(PROBLEM DESCRIPTION): Give the number of lines below that hold the string "Connection", and nothing more.

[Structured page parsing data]
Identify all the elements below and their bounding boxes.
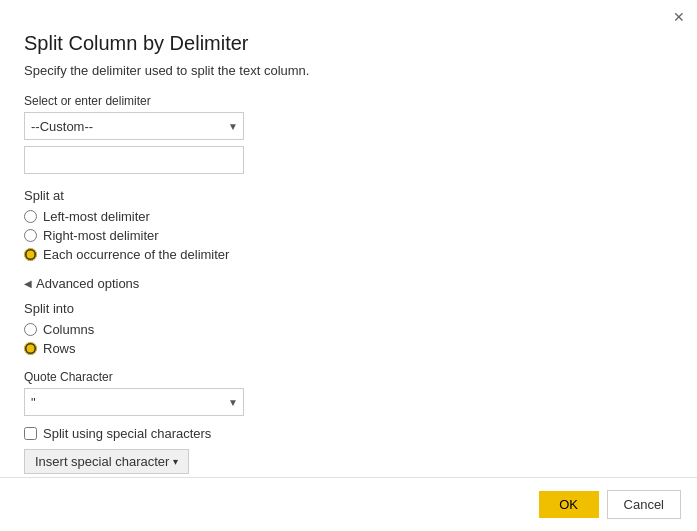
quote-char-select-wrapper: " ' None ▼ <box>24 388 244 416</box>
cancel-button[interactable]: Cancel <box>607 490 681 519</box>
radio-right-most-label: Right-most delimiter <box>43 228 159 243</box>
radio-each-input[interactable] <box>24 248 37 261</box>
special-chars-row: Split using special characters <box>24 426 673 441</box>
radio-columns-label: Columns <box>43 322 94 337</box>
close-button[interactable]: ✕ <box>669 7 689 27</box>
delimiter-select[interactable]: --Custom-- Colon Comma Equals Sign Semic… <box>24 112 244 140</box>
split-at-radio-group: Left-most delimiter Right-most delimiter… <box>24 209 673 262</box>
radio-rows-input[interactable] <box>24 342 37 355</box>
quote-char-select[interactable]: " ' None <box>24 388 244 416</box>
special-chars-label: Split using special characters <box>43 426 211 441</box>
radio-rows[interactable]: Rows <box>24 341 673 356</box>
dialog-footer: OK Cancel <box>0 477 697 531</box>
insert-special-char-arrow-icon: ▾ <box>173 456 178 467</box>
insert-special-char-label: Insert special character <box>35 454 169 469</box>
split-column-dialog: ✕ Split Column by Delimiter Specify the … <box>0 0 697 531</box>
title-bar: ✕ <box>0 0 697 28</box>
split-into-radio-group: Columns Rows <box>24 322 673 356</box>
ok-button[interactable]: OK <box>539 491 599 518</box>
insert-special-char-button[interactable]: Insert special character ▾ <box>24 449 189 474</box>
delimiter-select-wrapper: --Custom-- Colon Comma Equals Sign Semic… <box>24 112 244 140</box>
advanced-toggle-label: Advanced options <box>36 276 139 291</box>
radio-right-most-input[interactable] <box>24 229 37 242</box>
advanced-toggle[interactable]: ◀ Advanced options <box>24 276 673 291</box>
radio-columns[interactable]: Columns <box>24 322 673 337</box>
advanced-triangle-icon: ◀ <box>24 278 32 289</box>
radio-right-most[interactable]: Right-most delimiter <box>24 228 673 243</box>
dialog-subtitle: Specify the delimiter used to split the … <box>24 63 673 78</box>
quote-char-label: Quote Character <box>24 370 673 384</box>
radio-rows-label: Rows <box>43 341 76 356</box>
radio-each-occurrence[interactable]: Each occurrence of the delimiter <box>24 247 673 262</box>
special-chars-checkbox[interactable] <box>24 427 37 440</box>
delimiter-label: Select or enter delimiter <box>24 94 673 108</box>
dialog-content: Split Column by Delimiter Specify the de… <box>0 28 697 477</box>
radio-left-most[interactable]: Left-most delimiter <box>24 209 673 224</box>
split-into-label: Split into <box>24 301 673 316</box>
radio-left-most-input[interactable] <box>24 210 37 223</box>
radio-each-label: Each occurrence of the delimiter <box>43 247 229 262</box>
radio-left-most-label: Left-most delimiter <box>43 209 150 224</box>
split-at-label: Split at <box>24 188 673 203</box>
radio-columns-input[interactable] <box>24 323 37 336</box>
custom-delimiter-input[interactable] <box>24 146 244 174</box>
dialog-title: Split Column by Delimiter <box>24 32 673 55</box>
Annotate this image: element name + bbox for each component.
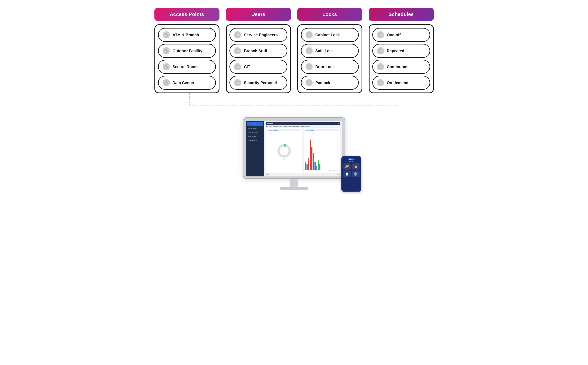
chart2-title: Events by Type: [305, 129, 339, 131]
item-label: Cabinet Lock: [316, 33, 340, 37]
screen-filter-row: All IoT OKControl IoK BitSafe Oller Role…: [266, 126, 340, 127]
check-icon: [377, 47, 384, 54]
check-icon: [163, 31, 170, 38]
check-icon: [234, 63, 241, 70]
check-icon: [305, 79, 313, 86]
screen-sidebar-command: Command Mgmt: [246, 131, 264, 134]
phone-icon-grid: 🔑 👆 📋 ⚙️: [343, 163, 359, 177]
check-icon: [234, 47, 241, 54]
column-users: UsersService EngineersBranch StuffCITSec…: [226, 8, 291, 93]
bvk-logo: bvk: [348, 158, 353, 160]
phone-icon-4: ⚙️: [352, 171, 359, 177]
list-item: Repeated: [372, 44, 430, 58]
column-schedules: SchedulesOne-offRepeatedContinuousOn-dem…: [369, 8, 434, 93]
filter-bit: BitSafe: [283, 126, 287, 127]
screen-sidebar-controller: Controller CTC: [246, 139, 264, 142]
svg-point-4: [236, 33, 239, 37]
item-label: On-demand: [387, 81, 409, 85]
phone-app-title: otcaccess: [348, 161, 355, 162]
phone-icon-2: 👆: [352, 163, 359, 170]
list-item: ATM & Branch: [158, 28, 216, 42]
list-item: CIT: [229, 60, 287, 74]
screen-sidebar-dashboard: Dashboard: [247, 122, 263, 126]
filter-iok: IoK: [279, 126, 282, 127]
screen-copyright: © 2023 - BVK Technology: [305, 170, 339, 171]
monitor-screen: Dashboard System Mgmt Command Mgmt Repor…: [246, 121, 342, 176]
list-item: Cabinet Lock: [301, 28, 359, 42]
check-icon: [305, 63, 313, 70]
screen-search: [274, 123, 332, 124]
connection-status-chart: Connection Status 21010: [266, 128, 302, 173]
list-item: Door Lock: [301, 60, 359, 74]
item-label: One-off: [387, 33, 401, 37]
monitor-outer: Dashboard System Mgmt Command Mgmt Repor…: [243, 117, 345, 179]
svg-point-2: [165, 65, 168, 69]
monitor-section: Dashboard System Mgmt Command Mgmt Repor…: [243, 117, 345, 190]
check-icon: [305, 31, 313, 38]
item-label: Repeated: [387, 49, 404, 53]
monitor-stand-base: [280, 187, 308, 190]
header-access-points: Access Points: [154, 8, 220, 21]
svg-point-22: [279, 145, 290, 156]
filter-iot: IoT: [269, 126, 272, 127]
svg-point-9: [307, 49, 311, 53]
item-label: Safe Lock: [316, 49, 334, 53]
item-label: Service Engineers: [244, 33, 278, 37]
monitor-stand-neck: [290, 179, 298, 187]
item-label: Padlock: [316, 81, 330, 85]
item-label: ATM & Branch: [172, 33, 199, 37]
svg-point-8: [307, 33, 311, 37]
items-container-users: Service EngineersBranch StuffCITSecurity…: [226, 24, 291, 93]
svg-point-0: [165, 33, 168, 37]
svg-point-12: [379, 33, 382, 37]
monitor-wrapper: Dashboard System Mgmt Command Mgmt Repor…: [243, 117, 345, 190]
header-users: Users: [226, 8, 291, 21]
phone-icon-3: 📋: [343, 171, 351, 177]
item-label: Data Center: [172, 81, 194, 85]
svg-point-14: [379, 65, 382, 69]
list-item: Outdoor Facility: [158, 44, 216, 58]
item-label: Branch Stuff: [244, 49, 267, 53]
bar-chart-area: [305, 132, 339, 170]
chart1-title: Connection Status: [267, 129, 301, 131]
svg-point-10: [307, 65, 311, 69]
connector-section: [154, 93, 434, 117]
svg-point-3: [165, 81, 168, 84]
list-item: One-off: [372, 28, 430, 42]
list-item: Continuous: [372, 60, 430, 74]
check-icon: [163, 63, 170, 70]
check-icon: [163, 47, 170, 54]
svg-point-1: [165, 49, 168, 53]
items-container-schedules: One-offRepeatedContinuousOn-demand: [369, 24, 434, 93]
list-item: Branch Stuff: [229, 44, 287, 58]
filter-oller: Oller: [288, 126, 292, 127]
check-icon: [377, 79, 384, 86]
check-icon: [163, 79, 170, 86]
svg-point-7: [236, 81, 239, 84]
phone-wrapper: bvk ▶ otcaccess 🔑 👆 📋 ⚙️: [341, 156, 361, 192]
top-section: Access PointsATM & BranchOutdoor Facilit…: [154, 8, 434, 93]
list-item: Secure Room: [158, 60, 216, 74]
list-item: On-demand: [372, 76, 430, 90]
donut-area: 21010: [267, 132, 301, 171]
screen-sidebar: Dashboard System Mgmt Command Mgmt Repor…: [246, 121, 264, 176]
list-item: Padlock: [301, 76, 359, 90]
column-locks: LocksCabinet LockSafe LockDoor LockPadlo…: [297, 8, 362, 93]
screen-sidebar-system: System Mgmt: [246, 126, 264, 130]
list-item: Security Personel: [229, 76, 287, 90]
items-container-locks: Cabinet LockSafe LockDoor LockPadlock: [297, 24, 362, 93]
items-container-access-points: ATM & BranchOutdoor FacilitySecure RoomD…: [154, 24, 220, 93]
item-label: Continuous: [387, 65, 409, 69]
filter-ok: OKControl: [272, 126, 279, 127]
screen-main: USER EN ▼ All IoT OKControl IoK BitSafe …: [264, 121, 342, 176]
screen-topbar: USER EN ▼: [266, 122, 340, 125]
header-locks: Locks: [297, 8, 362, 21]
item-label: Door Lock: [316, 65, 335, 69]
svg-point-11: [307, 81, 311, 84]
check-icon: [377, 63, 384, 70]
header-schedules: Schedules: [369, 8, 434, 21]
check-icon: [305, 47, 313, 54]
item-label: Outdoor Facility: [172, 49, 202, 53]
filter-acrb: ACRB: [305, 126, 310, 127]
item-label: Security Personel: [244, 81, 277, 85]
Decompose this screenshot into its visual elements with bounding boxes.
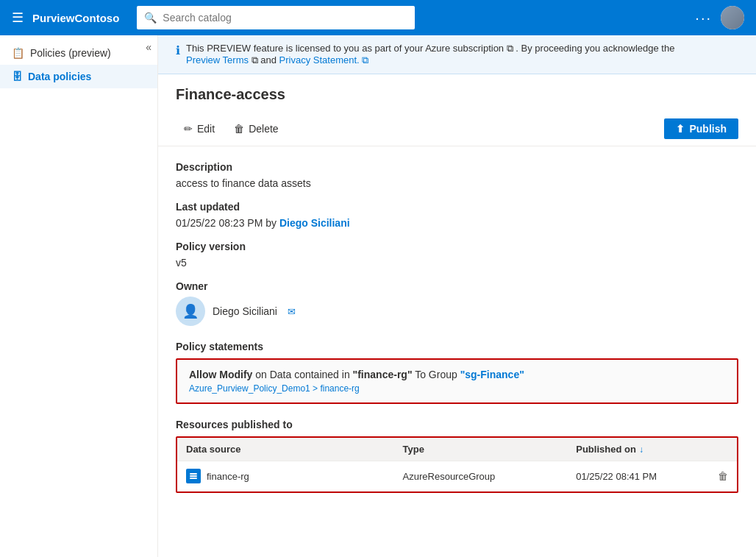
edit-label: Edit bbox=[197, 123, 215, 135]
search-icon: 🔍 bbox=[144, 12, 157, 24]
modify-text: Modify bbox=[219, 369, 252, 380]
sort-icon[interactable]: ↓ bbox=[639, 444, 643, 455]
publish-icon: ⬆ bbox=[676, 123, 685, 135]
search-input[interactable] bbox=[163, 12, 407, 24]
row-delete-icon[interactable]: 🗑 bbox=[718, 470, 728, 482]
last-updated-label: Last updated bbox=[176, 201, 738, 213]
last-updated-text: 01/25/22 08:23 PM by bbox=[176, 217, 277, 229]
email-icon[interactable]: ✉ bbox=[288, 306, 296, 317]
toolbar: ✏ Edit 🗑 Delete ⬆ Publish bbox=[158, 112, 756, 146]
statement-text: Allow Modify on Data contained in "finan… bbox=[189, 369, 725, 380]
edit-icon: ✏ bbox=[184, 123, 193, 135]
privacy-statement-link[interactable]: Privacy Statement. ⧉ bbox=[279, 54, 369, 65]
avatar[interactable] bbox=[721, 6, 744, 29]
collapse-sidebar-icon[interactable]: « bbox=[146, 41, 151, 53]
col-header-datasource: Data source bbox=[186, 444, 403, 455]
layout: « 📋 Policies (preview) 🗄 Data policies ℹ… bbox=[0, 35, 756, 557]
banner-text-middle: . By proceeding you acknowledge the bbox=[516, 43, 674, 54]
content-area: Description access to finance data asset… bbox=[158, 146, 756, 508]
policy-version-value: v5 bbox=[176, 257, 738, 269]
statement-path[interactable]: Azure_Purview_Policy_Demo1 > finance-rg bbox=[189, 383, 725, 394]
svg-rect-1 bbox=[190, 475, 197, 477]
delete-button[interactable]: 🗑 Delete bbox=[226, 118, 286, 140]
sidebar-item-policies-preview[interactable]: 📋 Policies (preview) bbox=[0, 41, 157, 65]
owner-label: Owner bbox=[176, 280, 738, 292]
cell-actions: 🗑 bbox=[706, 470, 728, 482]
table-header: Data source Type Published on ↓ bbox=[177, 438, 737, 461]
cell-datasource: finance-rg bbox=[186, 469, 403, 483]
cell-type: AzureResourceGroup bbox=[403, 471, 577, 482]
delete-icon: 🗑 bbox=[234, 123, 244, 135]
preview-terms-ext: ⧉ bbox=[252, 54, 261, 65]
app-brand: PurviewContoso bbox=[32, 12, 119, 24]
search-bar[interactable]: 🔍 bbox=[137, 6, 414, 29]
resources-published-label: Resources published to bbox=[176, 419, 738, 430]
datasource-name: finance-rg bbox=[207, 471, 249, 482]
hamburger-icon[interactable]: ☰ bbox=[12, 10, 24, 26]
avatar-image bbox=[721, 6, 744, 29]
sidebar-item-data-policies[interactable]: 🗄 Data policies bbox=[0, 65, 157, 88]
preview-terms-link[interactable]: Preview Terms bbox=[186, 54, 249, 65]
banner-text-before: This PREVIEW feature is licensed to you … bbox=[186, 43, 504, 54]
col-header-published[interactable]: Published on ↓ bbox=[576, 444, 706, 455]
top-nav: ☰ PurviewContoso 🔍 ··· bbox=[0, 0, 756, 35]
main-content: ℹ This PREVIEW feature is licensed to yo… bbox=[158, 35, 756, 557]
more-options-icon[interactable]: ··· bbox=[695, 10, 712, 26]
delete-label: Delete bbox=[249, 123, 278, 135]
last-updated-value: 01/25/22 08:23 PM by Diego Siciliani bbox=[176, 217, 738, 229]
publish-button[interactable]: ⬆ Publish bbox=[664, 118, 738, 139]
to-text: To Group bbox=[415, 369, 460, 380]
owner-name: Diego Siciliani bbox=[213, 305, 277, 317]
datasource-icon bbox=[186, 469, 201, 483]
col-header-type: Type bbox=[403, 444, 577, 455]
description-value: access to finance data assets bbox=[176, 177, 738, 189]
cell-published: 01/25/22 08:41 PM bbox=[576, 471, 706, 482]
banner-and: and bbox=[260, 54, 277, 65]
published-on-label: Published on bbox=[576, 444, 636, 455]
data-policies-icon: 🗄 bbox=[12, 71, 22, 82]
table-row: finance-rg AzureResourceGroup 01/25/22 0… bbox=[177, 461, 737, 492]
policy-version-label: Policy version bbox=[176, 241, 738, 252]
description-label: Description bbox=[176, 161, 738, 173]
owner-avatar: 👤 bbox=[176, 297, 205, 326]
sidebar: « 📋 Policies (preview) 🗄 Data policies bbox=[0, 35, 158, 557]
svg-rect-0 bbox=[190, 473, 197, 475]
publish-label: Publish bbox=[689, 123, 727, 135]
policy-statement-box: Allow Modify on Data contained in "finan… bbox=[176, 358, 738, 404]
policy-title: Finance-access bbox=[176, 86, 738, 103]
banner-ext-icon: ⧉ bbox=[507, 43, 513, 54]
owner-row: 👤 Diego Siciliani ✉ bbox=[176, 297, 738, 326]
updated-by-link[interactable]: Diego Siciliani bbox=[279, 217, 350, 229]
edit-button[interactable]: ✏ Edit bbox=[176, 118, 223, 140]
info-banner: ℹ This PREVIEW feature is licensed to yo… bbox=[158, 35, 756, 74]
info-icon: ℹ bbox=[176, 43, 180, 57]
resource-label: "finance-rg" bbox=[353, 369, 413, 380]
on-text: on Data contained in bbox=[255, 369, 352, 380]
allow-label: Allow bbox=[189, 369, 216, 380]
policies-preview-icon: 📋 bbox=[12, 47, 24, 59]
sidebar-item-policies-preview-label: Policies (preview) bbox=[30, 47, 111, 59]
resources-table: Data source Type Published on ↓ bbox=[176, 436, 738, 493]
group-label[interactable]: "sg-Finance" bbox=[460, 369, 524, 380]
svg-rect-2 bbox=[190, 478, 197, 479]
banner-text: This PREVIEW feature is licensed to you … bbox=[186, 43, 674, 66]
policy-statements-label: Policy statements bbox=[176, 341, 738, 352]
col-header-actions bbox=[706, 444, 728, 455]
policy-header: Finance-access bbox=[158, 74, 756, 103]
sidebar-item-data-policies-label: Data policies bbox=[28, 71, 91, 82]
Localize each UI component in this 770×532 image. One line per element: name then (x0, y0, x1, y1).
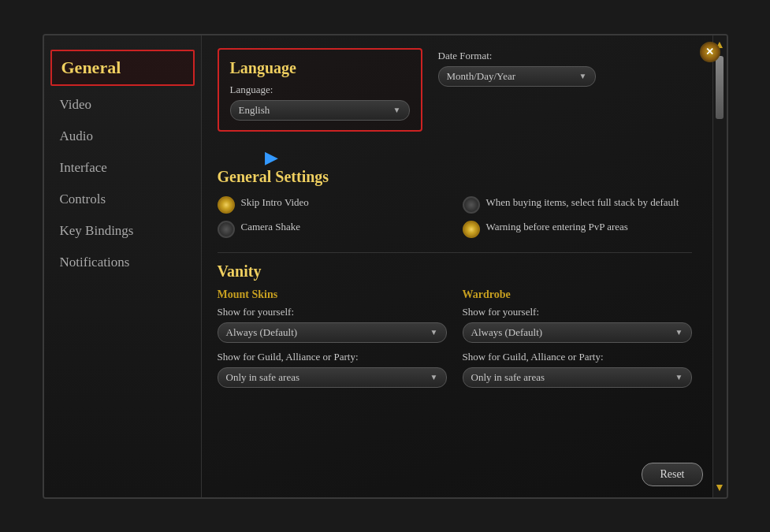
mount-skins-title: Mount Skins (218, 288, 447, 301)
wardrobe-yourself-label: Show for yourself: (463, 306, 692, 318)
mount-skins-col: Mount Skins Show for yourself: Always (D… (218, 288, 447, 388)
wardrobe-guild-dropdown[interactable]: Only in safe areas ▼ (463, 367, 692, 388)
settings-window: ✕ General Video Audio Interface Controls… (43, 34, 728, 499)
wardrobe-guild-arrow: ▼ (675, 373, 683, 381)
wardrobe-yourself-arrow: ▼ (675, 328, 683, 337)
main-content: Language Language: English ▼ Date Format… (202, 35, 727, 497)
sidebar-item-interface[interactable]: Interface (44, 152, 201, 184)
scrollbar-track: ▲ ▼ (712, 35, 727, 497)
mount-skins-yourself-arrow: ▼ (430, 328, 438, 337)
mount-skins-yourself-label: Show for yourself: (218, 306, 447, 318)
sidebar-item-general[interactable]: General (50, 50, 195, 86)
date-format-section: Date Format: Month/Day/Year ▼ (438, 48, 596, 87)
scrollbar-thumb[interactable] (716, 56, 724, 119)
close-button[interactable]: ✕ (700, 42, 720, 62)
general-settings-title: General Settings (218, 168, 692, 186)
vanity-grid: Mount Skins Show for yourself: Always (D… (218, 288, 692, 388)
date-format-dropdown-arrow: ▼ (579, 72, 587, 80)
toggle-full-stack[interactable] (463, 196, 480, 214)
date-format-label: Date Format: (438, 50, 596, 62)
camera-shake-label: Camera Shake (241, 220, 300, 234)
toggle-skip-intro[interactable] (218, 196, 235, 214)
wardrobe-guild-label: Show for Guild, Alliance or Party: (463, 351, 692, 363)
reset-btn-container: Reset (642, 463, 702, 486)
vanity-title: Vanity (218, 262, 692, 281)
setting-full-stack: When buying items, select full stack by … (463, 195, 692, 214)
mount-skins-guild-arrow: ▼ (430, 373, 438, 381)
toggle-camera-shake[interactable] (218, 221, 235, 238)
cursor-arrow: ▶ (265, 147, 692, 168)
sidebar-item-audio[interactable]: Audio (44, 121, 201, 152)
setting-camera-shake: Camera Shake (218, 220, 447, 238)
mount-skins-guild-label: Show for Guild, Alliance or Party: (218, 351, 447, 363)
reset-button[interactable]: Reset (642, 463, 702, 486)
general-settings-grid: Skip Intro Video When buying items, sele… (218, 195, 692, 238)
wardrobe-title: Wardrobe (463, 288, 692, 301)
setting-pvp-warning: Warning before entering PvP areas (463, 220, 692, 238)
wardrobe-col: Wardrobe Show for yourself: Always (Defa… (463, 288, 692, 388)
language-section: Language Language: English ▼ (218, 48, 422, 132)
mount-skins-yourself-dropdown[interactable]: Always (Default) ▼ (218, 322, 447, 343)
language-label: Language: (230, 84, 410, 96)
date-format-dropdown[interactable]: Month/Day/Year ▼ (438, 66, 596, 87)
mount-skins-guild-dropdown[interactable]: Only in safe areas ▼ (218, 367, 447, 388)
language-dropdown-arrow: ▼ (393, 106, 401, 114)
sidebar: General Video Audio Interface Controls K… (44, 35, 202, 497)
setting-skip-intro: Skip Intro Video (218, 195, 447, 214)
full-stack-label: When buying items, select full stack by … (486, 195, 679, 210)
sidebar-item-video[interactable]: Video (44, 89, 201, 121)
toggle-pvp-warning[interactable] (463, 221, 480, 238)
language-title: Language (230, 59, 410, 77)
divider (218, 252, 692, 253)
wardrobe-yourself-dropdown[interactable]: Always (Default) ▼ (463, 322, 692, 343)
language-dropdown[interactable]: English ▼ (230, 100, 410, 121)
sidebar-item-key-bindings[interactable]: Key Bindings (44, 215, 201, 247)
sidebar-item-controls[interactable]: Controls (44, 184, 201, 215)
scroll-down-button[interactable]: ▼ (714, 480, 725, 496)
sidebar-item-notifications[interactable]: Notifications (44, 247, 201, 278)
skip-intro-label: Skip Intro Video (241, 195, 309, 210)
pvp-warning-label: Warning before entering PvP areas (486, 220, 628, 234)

(TASK ANSWER): 2